What you are asked to do: Across the data below, in how many lines does the word "materiałów" appear? Give only the number.

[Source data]

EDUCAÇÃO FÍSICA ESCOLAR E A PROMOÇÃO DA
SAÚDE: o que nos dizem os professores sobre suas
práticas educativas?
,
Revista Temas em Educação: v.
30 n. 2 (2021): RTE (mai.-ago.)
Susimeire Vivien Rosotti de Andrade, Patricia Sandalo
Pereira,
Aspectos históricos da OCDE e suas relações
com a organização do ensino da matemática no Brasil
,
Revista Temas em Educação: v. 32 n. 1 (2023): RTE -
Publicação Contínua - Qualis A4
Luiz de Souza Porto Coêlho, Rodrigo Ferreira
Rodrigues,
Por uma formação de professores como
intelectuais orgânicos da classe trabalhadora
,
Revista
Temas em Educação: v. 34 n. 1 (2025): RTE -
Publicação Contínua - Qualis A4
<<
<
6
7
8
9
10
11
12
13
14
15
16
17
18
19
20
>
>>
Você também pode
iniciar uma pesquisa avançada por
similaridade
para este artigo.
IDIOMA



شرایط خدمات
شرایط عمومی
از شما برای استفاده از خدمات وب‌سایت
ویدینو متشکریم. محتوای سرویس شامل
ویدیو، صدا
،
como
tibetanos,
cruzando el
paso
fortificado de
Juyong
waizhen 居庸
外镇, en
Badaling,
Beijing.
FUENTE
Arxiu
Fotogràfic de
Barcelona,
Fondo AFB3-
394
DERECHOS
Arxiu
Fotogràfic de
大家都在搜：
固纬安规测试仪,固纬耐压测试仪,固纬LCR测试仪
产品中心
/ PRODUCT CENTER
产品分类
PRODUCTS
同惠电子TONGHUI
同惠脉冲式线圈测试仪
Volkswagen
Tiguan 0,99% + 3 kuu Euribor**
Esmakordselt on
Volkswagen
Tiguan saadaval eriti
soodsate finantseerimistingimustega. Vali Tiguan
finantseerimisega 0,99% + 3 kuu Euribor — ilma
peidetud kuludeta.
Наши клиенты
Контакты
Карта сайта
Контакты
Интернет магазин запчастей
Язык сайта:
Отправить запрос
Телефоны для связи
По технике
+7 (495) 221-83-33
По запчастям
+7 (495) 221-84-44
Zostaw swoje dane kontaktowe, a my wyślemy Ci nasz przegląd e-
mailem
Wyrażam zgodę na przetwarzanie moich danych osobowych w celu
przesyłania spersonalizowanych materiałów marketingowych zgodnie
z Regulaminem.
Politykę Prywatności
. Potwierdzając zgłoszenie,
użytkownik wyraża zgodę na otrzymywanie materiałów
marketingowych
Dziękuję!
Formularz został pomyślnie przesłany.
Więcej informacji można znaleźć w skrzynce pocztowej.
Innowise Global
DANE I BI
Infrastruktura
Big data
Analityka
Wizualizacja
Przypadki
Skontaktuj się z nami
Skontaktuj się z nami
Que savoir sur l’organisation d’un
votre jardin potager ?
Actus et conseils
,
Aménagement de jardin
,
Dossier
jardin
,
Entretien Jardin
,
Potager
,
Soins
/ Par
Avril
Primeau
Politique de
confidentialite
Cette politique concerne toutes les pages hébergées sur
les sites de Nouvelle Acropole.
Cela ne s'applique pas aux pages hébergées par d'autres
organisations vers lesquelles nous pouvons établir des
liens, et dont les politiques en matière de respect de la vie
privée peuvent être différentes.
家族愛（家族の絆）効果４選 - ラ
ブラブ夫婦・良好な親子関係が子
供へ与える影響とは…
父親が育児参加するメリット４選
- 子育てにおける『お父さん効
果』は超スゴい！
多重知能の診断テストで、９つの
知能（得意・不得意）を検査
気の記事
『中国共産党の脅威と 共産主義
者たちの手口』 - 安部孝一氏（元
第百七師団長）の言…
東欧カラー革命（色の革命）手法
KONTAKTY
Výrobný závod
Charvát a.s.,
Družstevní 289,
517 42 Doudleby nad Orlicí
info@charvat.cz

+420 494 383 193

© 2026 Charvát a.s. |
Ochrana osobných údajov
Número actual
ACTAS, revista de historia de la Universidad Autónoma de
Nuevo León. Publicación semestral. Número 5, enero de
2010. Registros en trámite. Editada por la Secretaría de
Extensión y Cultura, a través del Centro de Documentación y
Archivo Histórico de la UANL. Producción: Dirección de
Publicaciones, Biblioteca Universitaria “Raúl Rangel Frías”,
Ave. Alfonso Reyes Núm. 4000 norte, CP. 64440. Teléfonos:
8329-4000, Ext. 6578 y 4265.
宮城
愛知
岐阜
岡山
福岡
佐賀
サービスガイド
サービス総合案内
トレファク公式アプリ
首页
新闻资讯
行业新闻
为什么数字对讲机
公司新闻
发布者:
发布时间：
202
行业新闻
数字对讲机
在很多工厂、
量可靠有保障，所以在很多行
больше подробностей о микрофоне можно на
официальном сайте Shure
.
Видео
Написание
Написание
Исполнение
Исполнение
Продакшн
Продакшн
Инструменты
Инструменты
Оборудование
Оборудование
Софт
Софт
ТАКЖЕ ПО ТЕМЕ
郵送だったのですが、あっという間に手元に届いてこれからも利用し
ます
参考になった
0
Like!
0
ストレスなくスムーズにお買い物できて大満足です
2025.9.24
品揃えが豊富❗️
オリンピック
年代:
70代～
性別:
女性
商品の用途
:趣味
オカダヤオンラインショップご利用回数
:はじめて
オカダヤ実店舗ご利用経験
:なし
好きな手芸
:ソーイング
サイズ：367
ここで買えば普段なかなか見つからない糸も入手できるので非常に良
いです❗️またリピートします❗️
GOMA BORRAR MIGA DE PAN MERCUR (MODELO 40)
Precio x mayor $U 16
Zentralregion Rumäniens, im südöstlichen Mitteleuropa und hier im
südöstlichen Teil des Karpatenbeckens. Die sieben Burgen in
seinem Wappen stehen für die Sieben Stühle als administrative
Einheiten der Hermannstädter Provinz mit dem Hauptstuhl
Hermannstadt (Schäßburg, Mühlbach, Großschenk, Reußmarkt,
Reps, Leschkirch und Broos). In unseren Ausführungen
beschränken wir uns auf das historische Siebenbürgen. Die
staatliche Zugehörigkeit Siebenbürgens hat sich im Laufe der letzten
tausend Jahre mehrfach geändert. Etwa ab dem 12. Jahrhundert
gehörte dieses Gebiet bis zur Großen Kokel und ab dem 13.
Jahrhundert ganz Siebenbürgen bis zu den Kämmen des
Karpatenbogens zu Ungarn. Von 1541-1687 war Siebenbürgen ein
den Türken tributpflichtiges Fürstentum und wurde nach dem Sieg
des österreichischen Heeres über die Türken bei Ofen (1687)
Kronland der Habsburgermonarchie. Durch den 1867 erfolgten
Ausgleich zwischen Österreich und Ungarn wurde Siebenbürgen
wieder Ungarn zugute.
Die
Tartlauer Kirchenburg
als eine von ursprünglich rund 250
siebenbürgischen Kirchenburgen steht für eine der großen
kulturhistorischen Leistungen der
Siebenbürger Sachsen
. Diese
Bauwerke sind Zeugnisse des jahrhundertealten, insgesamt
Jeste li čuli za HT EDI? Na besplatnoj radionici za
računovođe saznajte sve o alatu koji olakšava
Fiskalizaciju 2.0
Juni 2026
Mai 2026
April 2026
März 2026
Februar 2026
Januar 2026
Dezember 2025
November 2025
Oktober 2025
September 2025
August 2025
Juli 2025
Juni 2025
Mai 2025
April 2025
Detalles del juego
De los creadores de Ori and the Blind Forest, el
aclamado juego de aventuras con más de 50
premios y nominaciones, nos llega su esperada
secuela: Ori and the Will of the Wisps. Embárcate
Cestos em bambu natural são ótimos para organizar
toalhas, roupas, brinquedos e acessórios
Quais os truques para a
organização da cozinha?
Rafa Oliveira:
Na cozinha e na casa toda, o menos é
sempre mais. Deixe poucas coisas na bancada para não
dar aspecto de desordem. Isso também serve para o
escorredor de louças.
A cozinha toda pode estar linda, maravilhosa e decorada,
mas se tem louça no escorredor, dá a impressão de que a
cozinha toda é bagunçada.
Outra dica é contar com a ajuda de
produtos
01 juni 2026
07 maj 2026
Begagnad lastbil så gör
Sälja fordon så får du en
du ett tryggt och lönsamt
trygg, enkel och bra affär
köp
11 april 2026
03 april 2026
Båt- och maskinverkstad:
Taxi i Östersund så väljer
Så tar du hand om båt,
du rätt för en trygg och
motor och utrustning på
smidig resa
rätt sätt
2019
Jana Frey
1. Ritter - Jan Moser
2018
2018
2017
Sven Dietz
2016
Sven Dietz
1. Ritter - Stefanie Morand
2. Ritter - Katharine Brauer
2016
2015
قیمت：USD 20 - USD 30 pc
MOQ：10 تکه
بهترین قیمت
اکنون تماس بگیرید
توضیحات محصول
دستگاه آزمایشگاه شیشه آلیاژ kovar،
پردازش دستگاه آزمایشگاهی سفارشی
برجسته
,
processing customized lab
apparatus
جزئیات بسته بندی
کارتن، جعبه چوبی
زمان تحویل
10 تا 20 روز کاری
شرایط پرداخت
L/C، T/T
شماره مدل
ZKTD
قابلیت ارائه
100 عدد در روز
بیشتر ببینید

Written solution: 2